▼
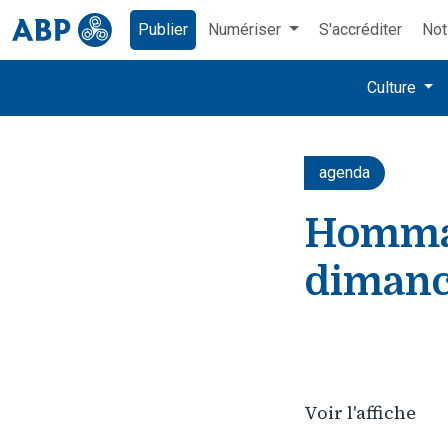
Publier
Numériser
S'accréditer
Not
Culture
agenda
Hommag
dimanc
Voir l'affiche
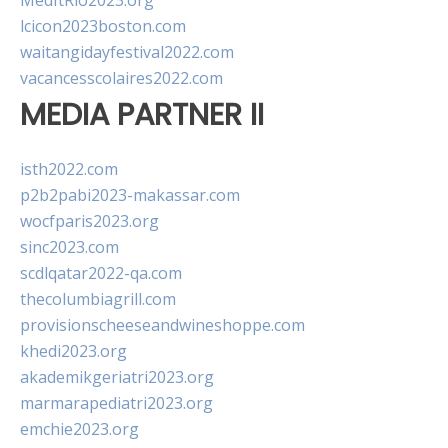
MedItRio2023.org
lcicon2023boston.com
waitangidayfestival2022.com
vacancesscolaires2022.com
MEDIA PARTNER II
isth2022.com
p2b2pabi2023-makassar.com
wocfparis2023.org
sinc2023.com
scdlqatar2022-qa.com
thecolumbiagrill.com
provisionscheeseandwineshoppe.com
khedi2023.org
akademikgeriatri2023.org
marmarapediatri2023.org
emchie2023.org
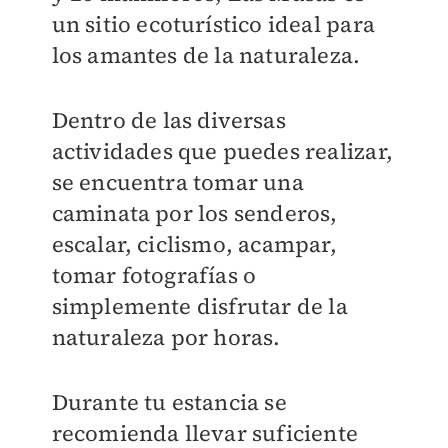
un sitio ecoturístico ideal para
los amantes de la naturaleza.
Dentro de las diversas
actividades que puedes realizar,
se encuentra tomar una
caminata por los senderos,
escalar, ciclismo, acampar,
tomar fotografías o
simplemente disfrutar de la
naturaleza por horas.
Durante tu estancia se
recomienda llevar suficiente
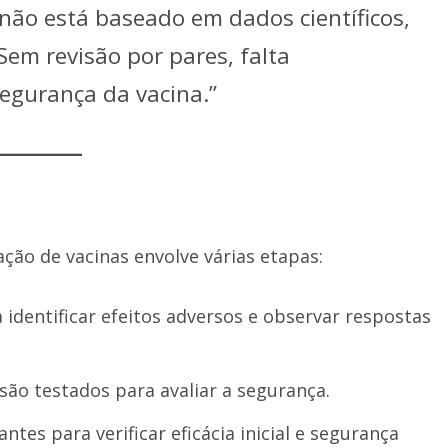
ão está baseado em dados científicos,
Sem revisão por pares, falta
segurança da vacina.”
ão de vacinas envolve várias etapas:
 identificar efeitos adversos e observar respostas
são testados para avaliar a segurança.
ntes para verificar eficácia inicial e segurança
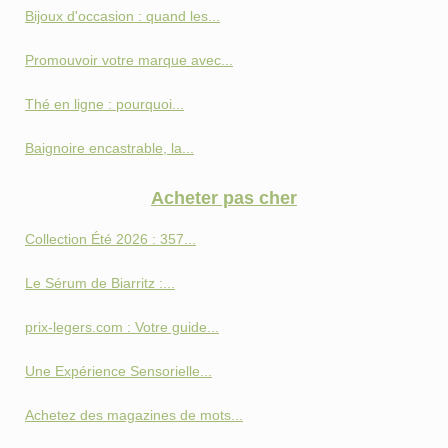
Bijoux d'occasion : quand les...
Promouvoir votre marque avec...
Thé en ligne : pourquoi...
Baignoire encastrable, la...
Acheter pas cher
Collection Été 2026 : 357...
Le Sérum de Biarritz :...
prix-legers.com : Votre guide...
Une Expérience Sensorielle...
Achetez des magazines de mots...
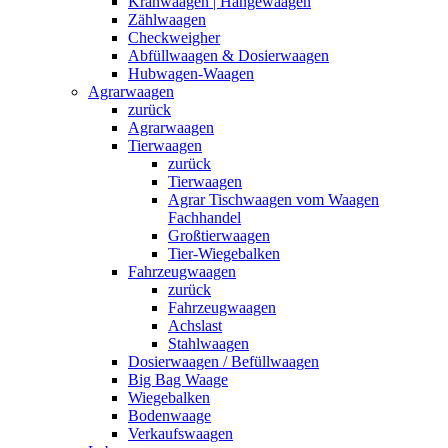
Kranwaagen | Hängewaagen
Zählwaagen
Checkweigher
Abfüllwaagen & Dosierwaagen
Hubwagen-Waagen
Agrarwaagen
zurück
Agrarwaagen
Tierwaagen
zurück
Tierwaagen
Agrar Tischwaagen vom Waagen
Fachhandel
Großtierwaagen
Tier-Wiegebalken
Fahrzeugwaagen
zurück
Fahrzeugwaagen
Achslast
Stahlwaagen
Dosierwaagen / Befüllwaagen
Big Bag Waage
Wiegebalken
Bodenwaage
Verkaufswaagen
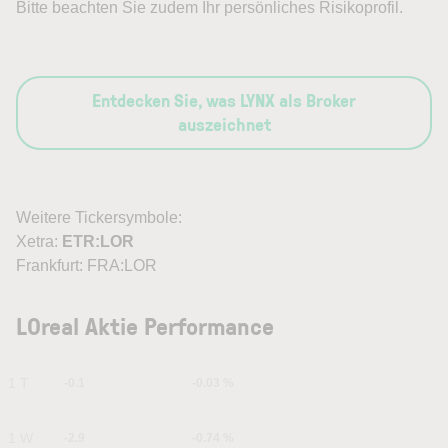
Bitte beachten Sie zudem Ihr persönliches Risikoprofil.
Entdecken Sie, was LYNX als Broker
auszeichnet
Weitere Tickersymbole:
Xetra:
ETR:LOR
Frankfurt: FRA:LOR
LOreal Aktie Performance
1 T
-0.1
-0.03 %
1 W
-2.9
-0.74 %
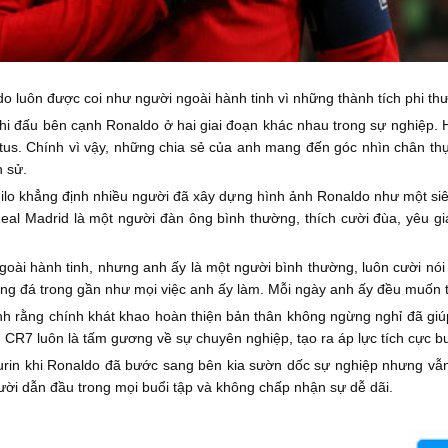
o luôn được coi như người ngoài hành tinh vì những thành tích phi th
i thi đấu bên cạnh Ronaldo ở hai giai đoạn khác nhau trong sự nghiệp.
tus. Chính vì vậy, những chia sẻ của anh mang đến góc nhìn chân t
h sử.
nilo khẳng định nhiều người đã xây dựng hình ảnh Ronaldo như một si
eal Madrid là một người đàn ông bình thường, thích cười đùa, yêu 
goài hành tinh, nhưng anh ấy là một người bình thường, luôn cười nói
bóng đá trong gần như mọi việc anh ấy làm. Mỗi ngày anh ấy đều muốn tr
h rằng chính khát khao hoàn thiện bản thân không ngừng nghỉ đã giúp
CR7 luôn là tấm gương về sự chuyên nghiệp, tạo ra áp lực tích cực bu
 Turin khi Ronaldo đã bước sang bên kia sườn dốc sự nghiệp nhưng vẫn
ười dẫn đầu trong mọi buổi tập và không chấp nhận sự dễ dãi.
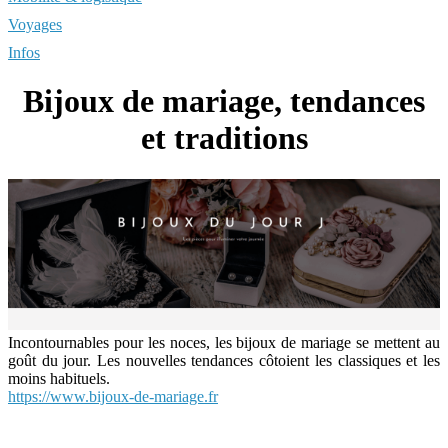
Voyages
Infos
Bijoux de mariage, tendances
et traditions
Incontournables pour les noces, les bijoux de mariage se mettent au
goût du jour. Les nouvelles tendances côtoient les classiques et les
moins habituels.
https://www.bijoux-de-mariage.fr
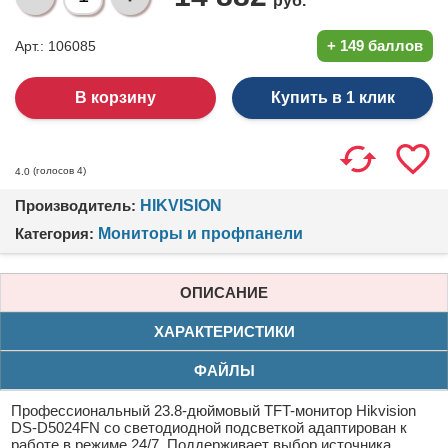
руб.
+
149 баллов
Арт.: 106085
Купить в 1 клик
(голосов
4
)
4.0
Производитель:
HIKVISION
Категория:
Мониторы и профпанели
ОПИСАНИЕ
ХАРАКТЕРИСТИКИ
ФАЙЛЫ
Профессиональный 23.8-дюймовый TFT-монитор Hikvision
DS-D5024FN со светодиодной подсветкой адаптирован к
работе в режиме 24/7. Поддерживает выбор источника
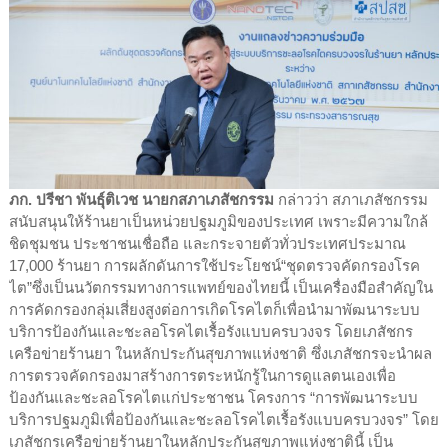
ภก. ปรีชา พันธุ์ติเวช นายกสภาเภสัชกรรม
กล่าวว่า สภาเภสัชกรรม
สนับสนุนให้ร้านยาเป็นหน่วยปฐมภูมิของประเทศ เพราะมีความใกล้
ชิดชุมชน ประชาชนเชื่อถือ และกระจายตัวทั่ว
ประเทศประมาณ
17,000 ร้านยา การผลักดันการใช้ประโยชน์“ชุดตรวจคัดกรองโรค
ไต”ซึ่งเป็นนวัตกรรมทางการแพทย์ของไทยนี้ เป็นเครื่องมือสำคัญใน
การคัดกรองกลุ่มเสี่ยงสูงต่อการเกิดโรคไตก็เพื่อนำมาพัฒนาระบบ
บริการป้องกันและชะลอโรคไตเรื้อรังแบบครบวงจร โดยเภสัชกร
เครือข่ายร้านยา ในหลักประกันสุขภาพแห่งชาติ ซึ่งเภสัชกรจะนำผล
การตรวจคัดกรองมาสร้างการตระหนักรู้ในการดูแลตนเองเพื่อ
ป้องกันและชะลอโรคไตแก่ประชาชน โครงการ “การพัฒนาระบบ
บริการปฐมภูมิเพื่อป้องกันและชะลอโรคไตเรื้อรังแบบครบวงจร” โดย
เภสัชกรเครือข่ายร้านยาในหลักประกันสุขภาพแห่งชาตินี้ เป็น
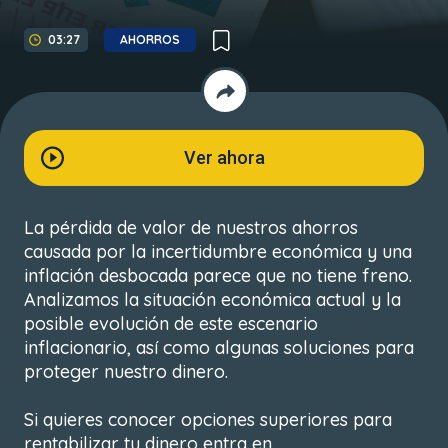
03:27
AHORROS
Ver ahora
La pérdida de valor de nuestros ahorros
causada por la incertidumbre económica y una
inflación desbocada parece que no tiene freno.
Analizamos la situación económica actual y la
posible evolución de este escenario
inflacionario, así como algunas soluciones para
proteger nuestro dinero.
Si quieres conocer opciones superiores para
rentabilizar tu dinero entra en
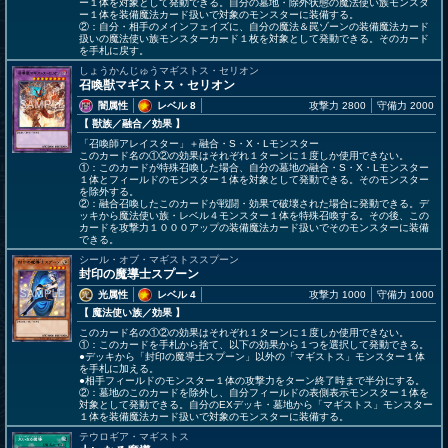
ー１体を対象として発動できる。自分の墓地・除外状態の魔法使い族モンスタ
ー１体を装備魔法カード扱いで対象のモンスターに装備する。
②：自分・相手のメインフェイズに、自分の魔法＆罠ゾーンの装備魔法カード
扱いの魔法使い族モンスターカード１枚を対象として発動できる。そのカード
を手札に戻す。
しょうかんじゅうマギストス・セリオン
召喚獣マギストス・セリオン
闇属性
レベル 8
攻撃力 2800
守備力 2000
【 獣族
／融合／効果
】
「召喚師アレイスター」＋融合・S・X・Lモンスター
このカード名の①②の効果はそれぞれ１ターンに１度しか使用できない。
①：このカードが特殊召喚した場合、自分の墓地の融合・S・X・Lモンスター
１体とフィールドのモンスター１体を対象として発動できる。そのモンスター
を除外する。
②：融合召喚したこのカードが戦闘・効果で破壊された場合に発動できる。デ
ッキから魔法使い族・レベル４モンスター１体を特殊召喚する。その後、この
カードを攻撃力１０００アップの装備魔法カード扱いでそのモンスターに装備
できる。
シール・オブ・マギストススプーン
封印の魔導士スプーン
光属性
レベル 4
攻撃力 1000
守備力 1000
【 魔法使い族
／効果
】
このカード名の①②の効果はそれぞれ１ターンに１度しか使用できない。
①：このカードを手札から捨て、以下の効果から１つを選択して発動できる。
●デッキから「封印の魔導士スプーン」以外の「マギストス」モンスター１体
を手札に加える。
●相手フィールドのモンスター１体の攻撃力をターン終了時まで半分にする。
②：墓地のこのカードを除外し、自分フィールドの表側表示モンスター１体を
対象として発動できる。自分のEXデッキ・墓地から「マギストス」モンスター
１体を装備魔法カード扱いで対象のモンスターに装備する。
テウロギア・マギストス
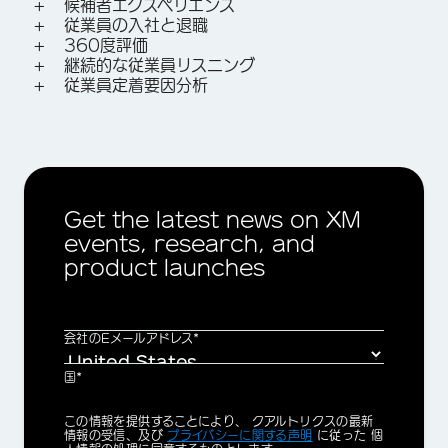
候補者エクスペリエンス
従業員の入社と退職
360度評価
継続的な従業員リスニング
従業員定着要因分析
Get the latest news on XM
×
events, research, and
お問い合わせ
product launches
姓*
会社のEメールアドレス*
名*
会社名*
国*
部署名 役職 （例：営業部 部長)*
Privacy
この情報を提供することにより、 クアルトリクスの最新
Optin
情報の受信、及び
プライバシーに関する声明
に従った 個
会社のEメールアドレス*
▲
## Task:
Whenever a line of the data above includes the word "para", copy that line.

## Answer space:
un sitio ecoturístico ideal para
são testados para avaliar a segurança.
ntes para verificar eficácia inicial e segurança
inflacionario, así como algunas soluciones para
Si quieres conocer opciones superiores para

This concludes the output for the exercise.